[Assignment]
Exactly the lines starting at the line containing "Developers サイトのポリシー" and ending at the line containing "最終更新日 2019-05-02 UTC。" are to be written out from the listing below, both included.

[Exercise data]
══════

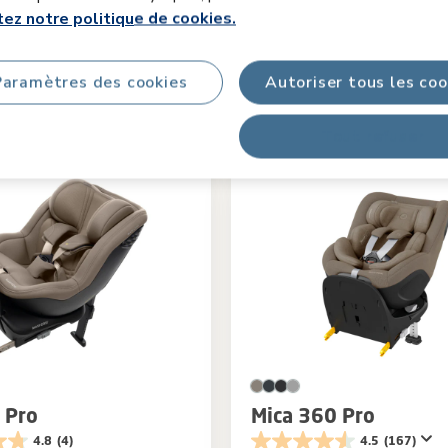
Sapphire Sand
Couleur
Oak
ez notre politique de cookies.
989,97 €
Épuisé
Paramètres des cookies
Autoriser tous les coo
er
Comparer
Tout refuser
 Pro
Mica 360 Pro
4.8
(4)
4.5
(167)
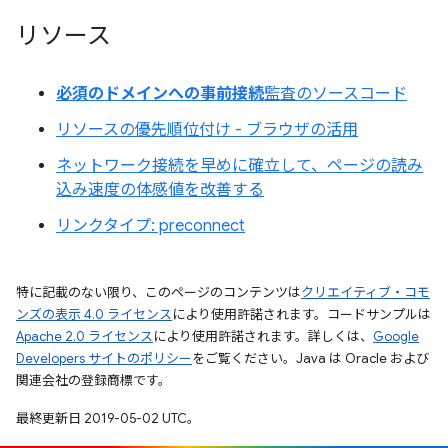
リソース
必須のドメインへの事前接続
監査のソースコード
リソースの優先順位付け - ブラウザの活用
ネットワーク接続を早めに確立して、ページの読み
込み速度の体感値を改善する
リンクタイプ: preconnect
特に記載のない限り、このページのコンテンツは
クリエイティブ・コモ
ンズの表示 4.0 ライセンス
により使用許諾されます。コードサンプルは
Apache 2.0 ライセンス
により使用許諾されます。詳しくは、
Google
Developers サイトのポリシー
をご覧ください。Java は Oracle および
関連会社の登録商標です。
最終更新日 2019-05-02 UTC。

══════

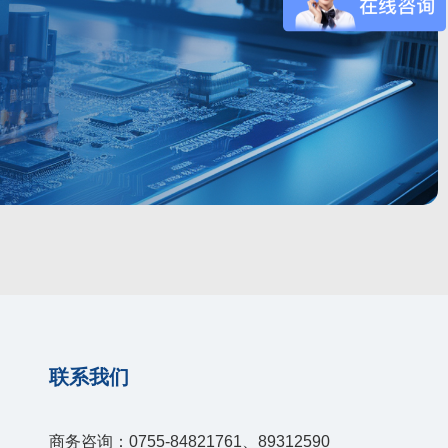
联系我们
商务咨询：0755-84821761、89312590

══════

[Response to the exercise]
Developers サイトのポリシー
をご覧ください。Java は Oracle および
関連会社の登録商標です。
最終更新日 2019-05-02 UTC。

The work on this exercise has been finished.